[Items from a dataset]
━━━━━━━━━━━━━━━━

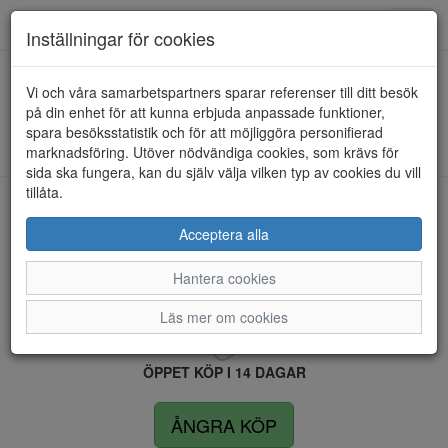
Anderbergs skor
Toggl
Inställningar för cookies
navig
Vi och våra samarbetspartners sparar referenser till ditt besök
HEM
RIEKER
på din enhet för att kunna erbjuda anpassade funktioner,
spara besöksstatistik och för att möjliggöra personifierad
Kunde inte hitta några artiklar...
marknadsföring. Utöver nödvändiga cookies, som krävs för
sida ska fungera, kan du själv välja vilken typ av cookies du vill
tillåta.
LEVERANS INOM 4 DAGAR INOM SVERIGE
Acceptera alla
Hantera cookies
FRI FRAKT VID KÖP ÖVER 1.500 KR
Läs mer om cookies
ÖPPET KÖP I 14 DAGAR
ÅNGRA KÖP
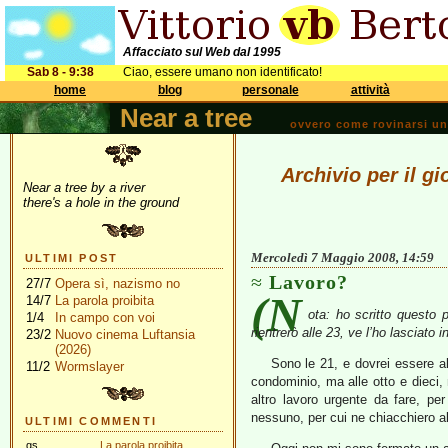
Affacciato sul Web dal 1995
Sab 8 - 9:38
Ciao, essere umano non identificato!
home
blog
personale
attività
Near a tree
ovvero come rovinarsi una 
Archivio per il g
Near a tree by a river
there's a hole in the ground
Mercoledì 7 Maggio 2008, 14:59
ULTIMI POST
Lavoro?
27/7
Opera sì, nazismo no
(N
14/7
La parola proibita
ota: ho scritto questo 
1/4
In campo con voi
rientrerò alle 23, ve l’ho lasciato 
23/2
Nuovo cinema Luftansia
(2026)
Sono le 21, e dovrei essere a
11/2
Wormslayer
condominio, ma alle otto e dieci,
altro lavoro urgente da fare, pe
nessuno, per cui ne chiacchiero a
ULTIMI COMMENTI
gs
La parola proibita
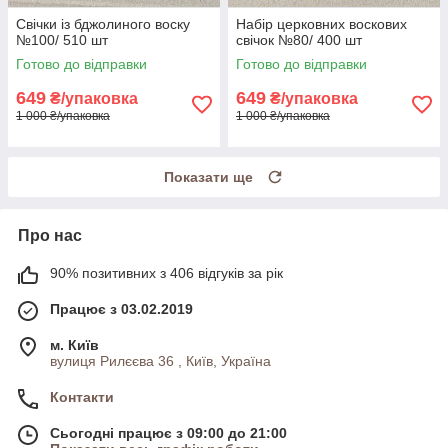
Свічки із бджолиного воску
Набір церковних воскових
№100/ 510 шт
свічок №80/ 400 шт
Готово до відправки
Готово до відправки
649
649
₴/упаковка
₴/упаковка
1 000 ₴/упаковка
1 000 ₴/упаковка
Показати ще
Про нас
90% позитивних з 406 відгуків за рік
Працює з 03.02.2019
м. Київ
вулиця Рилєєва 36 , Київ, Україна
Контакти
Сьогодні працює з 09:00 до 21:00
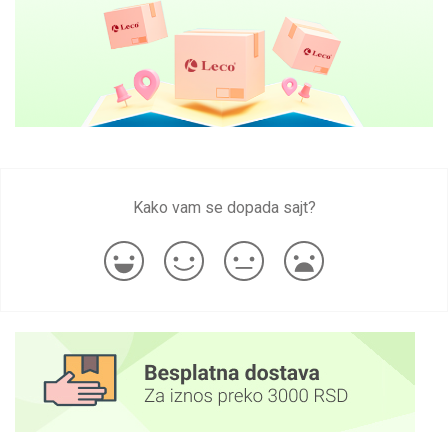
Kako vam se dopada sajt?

━━━━━━━━━━━━━━━━

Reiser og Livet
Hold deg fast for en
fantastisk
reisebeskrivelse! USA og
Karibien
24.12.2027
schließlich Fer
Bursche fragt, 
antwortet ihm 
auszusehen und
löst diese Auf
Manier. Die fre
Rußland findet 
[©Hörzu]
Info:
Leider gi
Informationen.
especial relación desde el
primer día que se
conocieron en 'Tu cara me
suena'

━━━━━━━━━━━━━━━━

* [YOUR GOAL]: Show the lines of the data that hold the word "essere".

* [REPLY]:
Ciao, essere umano non identificato!
Sono le 21, e dovrei essere a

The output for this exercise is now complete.